Modernisasi sangat berkepentingan dengan kecepatan waktu, sehingga situasi ini telah mendorong tampilnya potongan-potongan tari tradisional yang lepas dari konteksnya. Situasi inilah salah satu gejala munculnya seni populer atau seni massa (atau kitsch), namun menurut Umar Kayam (Op. Cit.) bersamaan dengan itu akan muncul pula bentuk-bentuk baru yang bersifat eksperimental atau avant garde. Apabila dihubungkan dengan pendapat Edi Sedyawati, maka situasi tadi terkait dengan tiga tahapan perkembangan yaitu penembusan secara sengaja atas batas-batas kesukuan, gagasan mengenai perkembangan tari untuk taraf nasional, dan kedewasaan baru yang ditandai oleh pencarian nilai-nilai. Menurut hemat penulis, istilah kedewasaan baru kurang tepat, karena pencarian nilai-nilai atau orientasi ke depan dalam arti penciptaan tari baru sudah tumbuh sejak masa kerajaan. Maka tahapan ketiga ini dapat dikatakan sebagai tahapan pencarian nilai-nilai baru saja.
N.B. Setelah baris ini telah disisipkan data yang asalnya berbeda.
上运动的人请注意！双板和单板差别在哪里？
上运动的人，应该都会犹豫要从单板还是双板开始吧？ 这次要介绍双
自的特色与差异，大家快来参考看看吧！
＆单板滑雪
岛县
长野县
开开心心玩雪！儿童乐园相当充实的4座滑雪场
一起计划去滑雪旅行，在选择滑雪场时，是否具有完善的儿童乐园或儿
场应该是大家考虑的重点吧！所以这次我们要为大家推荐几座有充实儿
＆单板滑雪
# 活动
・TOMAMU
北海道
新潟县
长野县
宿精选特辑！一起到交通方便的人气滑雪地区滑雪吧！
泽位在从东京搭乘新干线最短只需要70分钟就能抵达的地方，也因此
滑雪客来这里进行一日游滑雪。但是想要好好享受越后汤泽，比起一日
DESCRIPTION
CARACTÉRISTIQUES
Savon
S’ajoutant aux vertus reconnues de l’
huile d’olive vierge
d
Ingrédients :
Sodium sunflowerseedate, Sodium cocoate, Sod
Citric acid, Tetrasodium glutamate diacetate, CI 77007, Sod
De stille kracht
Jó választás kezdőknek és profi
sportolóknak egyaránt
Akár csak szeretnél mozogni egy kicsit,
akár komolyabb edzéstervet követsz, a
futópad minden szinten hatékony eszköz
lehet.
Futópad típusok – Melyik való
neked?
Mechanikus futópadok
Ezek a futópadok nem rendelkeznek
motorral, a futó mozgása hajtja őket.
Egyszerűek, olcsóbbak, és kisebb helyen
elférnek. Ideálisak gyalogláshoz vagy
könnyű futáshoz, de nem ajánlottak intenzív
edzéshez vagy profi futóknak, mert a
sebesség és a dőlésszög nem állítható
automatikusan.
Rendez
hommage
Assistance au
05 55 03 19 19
Sebenarnya tahap pertama dan tahap kedua merupakan satu gabungan gagasan yaitu gagasan "ke-nasional-an", namun tidak menutup kemungkinan tahapan ketiga juga terkait dengan gagasan tersebut.
Gagasan "ke-nasional-an" ini muncul berhubungan dengan pergerakan kemerdekaan yang dimotori oleh para nasionalis, seperti Soekarno, Sutan Syahrir, Moh. Hatta, Muhamad Yamin, dan sebagainya. Ternyata gagasan ini berpengaruh pula pada bidang kesenian. Jika dalam seni musik gagasan ini dituangkan pada pengambilan unsur-unsur asing (Barat) yang di luar konteks Indonesia, maka dalam seni tari gagasan ini dituangkan dengan jalan, antara lain, penembusan secara sengaja atas batas-batas kesukuan (etnik), penyederhanaan tari-tari tradisional yang sudah mapan, dan ramuan unsur-unsur tari berbagai daerah di Indonesia.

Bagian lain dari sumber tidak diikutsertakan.